• [Information]
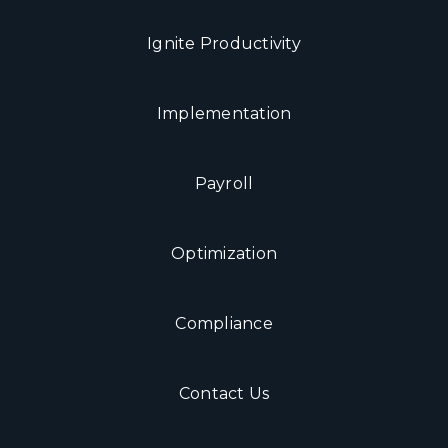
Ignite Productivity
Implementation
Payroll
Optimization
Compliance
Contact Us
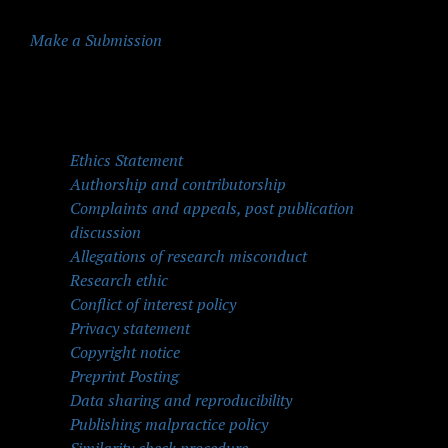
Make a Submission
Quick Menu
Ethics Statement
Authorship and contributorship
Complaints and appeals, post publication
discussion
Allegations of research misconduct
Research ethic
Conflict of interest policy
Privacy statement
Copyright notice
Preprint Posting
Data sharing and reproducibility
Publishing malpractice policy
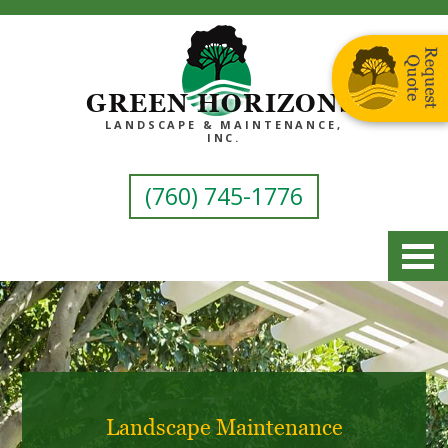
GREEN HORIZONS
LANDSCAPE & MAINTENANCE,
INC.
(760) 745-1776
Landscape Maintenance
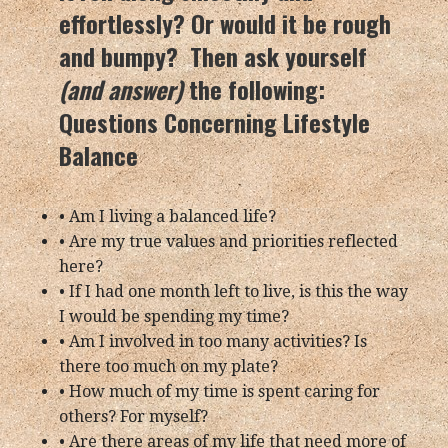
effortlessly? Or would it be rough
and bumpy? Then ask yourself
(and answer)
the following:
Questions Concerning Lifestyle
Balance
• Am I living a balanced life?
• Are my true values and priorities reflected
here?
• If I had one month left to live, is this the way
I would be spending my time?
• Am I involved in too many activities? Is
there too much on my plate?
• How much of my time is spent caring for
others? For myself?
• Are there areas of my life that need more of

• [Brief]
Output the data exactly. Pictures don't belong in the result.

• [Output for this task]
Ignite Productivity
Implementation
Payroll
Optimization
Compliance
Contact Us
Make a Submission
Quick Menu
Ethics Statement
Authorship and contributorship
Complaints and appeals, post publication
discussion
Allegations of research misconduct
Research ethic
Conflict of interest policy
Privacy statement
Copyright notice
Preprint Posting
Data sharing and reproducibility
Publishing malpractice policy
GREEN HORIZONS
LANDSCAPE & MAINTENANCE,
INC.
(760) 745-1776
Landscape Maintenance
effortlessly? Or would it be rough
and bumpy? Then ask yourself
(and answer)
the following:
Questions Concerning Lifestyle
Balance
• Am I living a balanced life?
• Are my true values and priorities reflected
here?
• If I had one month left to live, is this the way
I would be spending my time?
• Am I involved in too many activities? Is
there too much on my plate?
• How much of my time is spent caring for
others? For myself?
• Are there areas of my life that need more of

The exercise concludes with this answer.